Üniversiteye yeni başlamış, edebiyat denizine âşık ama daha deniz kıyısına bile ancak varabilmiş bir avuç hararetli gençtik. Metin Tahlili dersimize Sadık Kemal Tural hocamız giriyordu. Derste ana konu, “metin” ve “metnin tahlili” olunca, başın tacı malzeme de “kitap” oluyordu kuşkusuz. Hocamdan ilk öğrendiğim şey; kitap denen kavramın yalnızca, onlarca yüzlerce sayfanın bir ciltte toparlanmış yazı istifi olmadığı, bununla birlikte; bu kavramın hayat(lar), insan, diğer canlılar, dünya(lar) ve evren için de kullanıldığı gerçeğiydi. Sadık Kemal Hocamı dinlediğim ilk derste “Oku!” emriyle hangi kitapları açıp okuyacağımı iyi anladım. Ve sanırım, hocamızın konuşmaya başladığı o ilk dakikalarda, hocamız “kendi kitabının sayfalarını” bize açmıştı. İkinci derste, elinde kendi yazdığı bir kitapla girdi sınıfa: ”Zamanın Elinden Tutmak”. Kitabını, kendine has üslubuyla bize tanıttı. Fakülteye başladığım o ilk yılda, alabildiğim ilk kitap grubu içinde, hocamın bu kitabı da vardı. Yanılmıyorsam, hocamın tanıtımının üç beş saat sonrasında kitabı elimdeydi. Kitabın ön ve arka kapağındaki yazıları bir solukta okudum. Arka kapaktaki yazıyı o an, hemencecik okudum ama “o an” dan sonra, yıllar içinde, kitabı her elime alışımda hep önce “arka kapağı” okudum. Hatta, bundan birkaç yıl evvel “ders notları” oluşturduğum akıl defterimin “ilk sayfasına” bu kapaktaki sözleri yazdım. O defterim şimdilerde nerede, bilmiyorum. Bir ezberci olsaydım, kapakta yazanları size satır satır aktarırdım. 80’li yıllarda, şimdiki gibi, öyle kan ter içinde alıntı hastalığım da yoktu. Alıntıya da gerek yoktu zaten; o kitap uzunca yıllar benim “elimden tuttu”. Sizlere, kapakta yazılanları birebir olmasa da, beynimin ve yüreğimin kendilerine nakşettiklerini aktarayım: ”İnsanların kaleme aldığı tüm eserler (kitaplar), kul yapısı olduğu için hep bir yönüyle eksiktir ve bu yüzden daima eleştiriye açıktır.Kusursuz “Tek Kitap” vardır…” O sayfada yazılanlar bu kadarla kalmıyordu kuşkusuz; zamanın elinden tutabilmek için en güzel yolun “kitap” yazmak, ”kitap” okumak (yorumlamak) ve “kitap”ı doğru anlamanın yollarını araştırmak olduğu da vurgulanıyordu, şiirsel bir dille…
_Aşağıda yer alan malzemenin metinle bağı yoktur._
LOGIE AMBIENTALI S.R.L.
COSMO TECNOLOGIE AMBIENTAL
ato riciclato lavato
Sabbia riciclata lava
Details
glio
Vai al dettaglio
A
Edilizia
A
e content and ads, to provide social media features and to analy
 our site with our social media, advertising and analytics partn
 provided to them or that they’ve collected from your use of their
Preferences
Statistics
Kitabın genel karakteri ya da özel çizgisi “edebiyatın kavramları, yöntemleri, terimleri” üzerinde durmak ve “okuyucuyu” bu noktalarda bilgilendirmekti. ”Edebî eser”in ne olduğundan tutun da “okuyucu çeşitleri”ni aktarmaya kadar edebiyatın birçok boyutu ve meselesi ile karşılaşıyorsunuz eserde. Bütün bunları sıraladım diye, kitabın sıkıcı bir yanı olduğu hissine kapılmayın. Bu genel yapının verilişinde bizzat edebiyat denizi içindeki “edebiyat sanatçılarına” ve onların “eserlerine” de yer verilmiş.
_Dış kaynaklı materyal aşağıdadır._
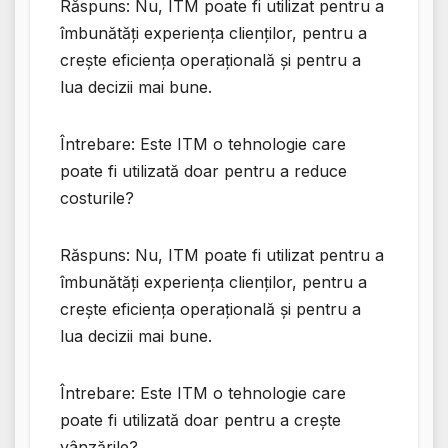
Răspuns: Nu, ITM poate fi utilizat pentru a
îmbunătăți experiența clienților, pentru a
crește eficiența operațională și pentru a
lua decizii mai bune.
Întrebare: Este ITM o tehnologie care
poate fi utilizată doar pentru a reduce
costurile?
Răspuns: Nu, ITM poate fi utilizat pentru a
îmbunătăți experiența clienților, pentru a
crește eficiența operațională și pentru a
lua decizii mai bune.
Întrebare: Este ITM o tehnologie care
poate fi utilizată doar pentru a crește
vânzările?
Edebiyat alanının bir “ezber yumağı” olmadığını, bu kitapla öğrenen ben; her ne kadar hayatım boyunca kendimi ve “karşıma çıkanları” ezberden uzaklaştırsam da, bu kitabın içindeki iki şiiri oldukça kısa bir zamanda ezberlediğimi itiraf etmeliyim: Birincisi, Nebî Hazrî’nin “Yuhuda” şiiri; ikincisi, Mehmet Âkif’in “Azimden Sonra Tevekkül” şiiri. Azerî Türkçesine hayranlığa lise yıllarında tutulunca “Edebiyat Bölümünü” seçme kararıma kesinlik kazandırmıştım ama “Nebî Hazrî Kitabı”nın varlığından beni haberdar eden ve sonra da o kitaba da koşup kitabı açmamı sağlayan Sadık Kemal Hocamın bana ezberlettiği “bu şiir” oldu. Mehmet Âkif’i ve Safahat’ı ise (şairi ve eserini bir arada) lise yıllarında tanıyordum. Fakat, hocamın kitabına koyduğu “tevekkül” şiiriyle, Mehmet Âkif kitabının “anlaşılamayan sayfalarını” bambaşka boyutlarıyla açıp okuyabildim. Zamanın elinden çok farklı açılardan tutabildim.

Kitapları “eleştirel okuyucu” gözlükleriyle “açıp” “okuyabilmek”, “yorumlayabilmek”, “yeni sentezlere ulaşabilmek” ve gelinen her basamakta birer birer ulaştığınız noktaları “objektif”; ya da “şaşmaz ölçülerle” bir araya getirip de sentezleyerek “subjektif” olarak “insanlara aktarabilmek” sorumluluklarının büyük olduğunu yine o kitapta öğrendim ben.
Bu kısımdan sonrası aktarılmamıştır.